I found a land that is subdividable. There is an existing house is not good for renting.

Can I negative gear the property till I subdivide the property? The house is in very bad condition to rent it out but I am happy to rent it out if somebody is ready to rent it?

If I subdivide the property and decide to sell one block to recoup some money, are there any advantages in selling the block with the house or new block?
 
I found a land that is subdividable. There is an existing house is not good for renting.

Can I negative gear the property till I subdivide the property?
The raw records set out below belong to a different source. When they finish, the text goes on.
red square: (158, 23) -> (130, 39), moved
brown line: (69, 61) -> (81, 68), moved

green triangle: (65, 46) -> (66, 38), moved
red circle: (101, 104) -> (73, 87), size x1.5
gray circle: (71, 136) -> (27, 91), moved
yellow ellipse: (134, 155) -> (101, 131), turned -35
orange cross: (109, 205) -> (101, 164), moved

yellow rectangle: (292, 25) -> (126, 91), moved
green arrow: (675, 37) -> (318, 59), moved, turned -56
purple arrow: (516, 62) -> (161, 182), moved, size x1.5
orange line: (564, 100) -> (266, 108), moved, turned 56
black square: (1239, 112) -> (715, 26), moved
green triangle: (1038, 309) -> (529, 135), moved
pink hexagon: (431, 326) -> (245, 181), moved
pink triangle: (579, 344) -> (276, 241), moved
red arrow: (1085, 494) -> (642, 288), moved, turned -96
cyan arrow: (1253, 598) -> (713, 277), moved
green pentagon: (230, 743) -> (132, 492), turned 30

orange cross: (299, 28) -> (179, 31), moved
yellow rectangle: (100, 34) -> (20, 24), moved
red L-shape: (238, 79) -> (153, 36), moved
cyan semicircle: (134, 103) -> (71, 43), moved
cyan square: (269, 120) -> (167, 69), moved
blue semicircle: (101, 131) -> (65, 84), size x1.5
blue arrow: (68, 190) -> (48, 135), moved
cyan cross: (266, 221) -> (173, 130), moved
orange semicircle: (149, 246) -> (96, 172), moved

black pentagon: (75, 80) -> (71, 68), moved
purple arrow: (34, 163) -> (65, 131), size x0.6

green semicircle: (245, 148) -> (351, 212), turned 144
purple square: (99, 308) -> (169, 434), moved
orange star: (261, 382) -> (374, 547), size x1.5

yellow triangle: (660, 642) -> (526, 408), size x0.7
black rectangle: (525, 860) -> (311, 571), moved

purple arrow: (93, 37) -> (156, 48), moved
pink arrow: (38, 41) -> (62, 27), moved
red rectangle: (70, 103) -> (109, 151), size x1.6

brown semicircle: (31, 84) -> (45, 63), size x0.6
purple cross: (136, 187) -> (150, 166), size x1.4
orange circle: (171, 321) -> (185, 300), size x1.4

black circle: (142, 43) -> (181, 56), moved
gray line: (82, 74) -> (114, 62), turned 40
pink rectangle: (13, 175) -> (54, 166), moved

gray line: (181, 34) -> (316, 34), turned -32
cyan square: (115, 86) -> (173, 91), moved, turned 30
The house is in very bad condition to rent it out but I am happy to rent it out if somebody is ready to rent it?

If I subdivide the property and decide to sell one block to recoup some money, are there any advantages in selling the block with the house or new block?

It depends. There is a fine line in these sort of situations between subdividing for capital gain (so capital gains tax and negative gearing may apply), or being in the business of subdividing, in which case it is business income and the trading stock provisions apply rather than capital gains.
 
Hi,

You cannot claim negative gearing benefits unless you have income from the investment vehicle (i.e. you are renting it out).

Even if you are able to rent it at $50 per week thats fine. The ATO may (unlikely but possibly) ask for please explain as to why the rent is so low in comparison to the property value.

RE your second question - you need to think about stamp duty and CGT.

Bottom line - speak to an accountant and have him explain these scenarios to you.

Do you currently have a PPOR or are you renting?

Shahin
 
Wasnt there a recent ATO case which said as long as you are making reasonable efforts to rent it out then you can claim it?

It depends on the intentions of the owner - which can sometimes be hard to prove. If the property was rented previously, then vacant while you sought a new tenant, then yes, its fully deductible.

If you purchase the property and 'intend' on making it an investment, there are multiple ways of treating the costs during the initial period. Sometimes you can claim it as negative gearing sometime you offset the cost to reduce your capital gain when you sell.
:confused::eek:

Confused yet? hope so - speak to your accountant.
 
Wasnt there a recent ATO case which said as long as you are making reasonable efforts to rent it out then you can claim it?

I wasn't aware of that but do we (as an investor) really want to go there?

Last thing I would want is for the ATO to call me and say why haven't you been able to rent out the property all year?
 
Like I said - if you want to claim it as a deduction in the year for a derelict, unrentable house, you may have to apply the trading stock provisions. Only problem is you lose any CGT discount.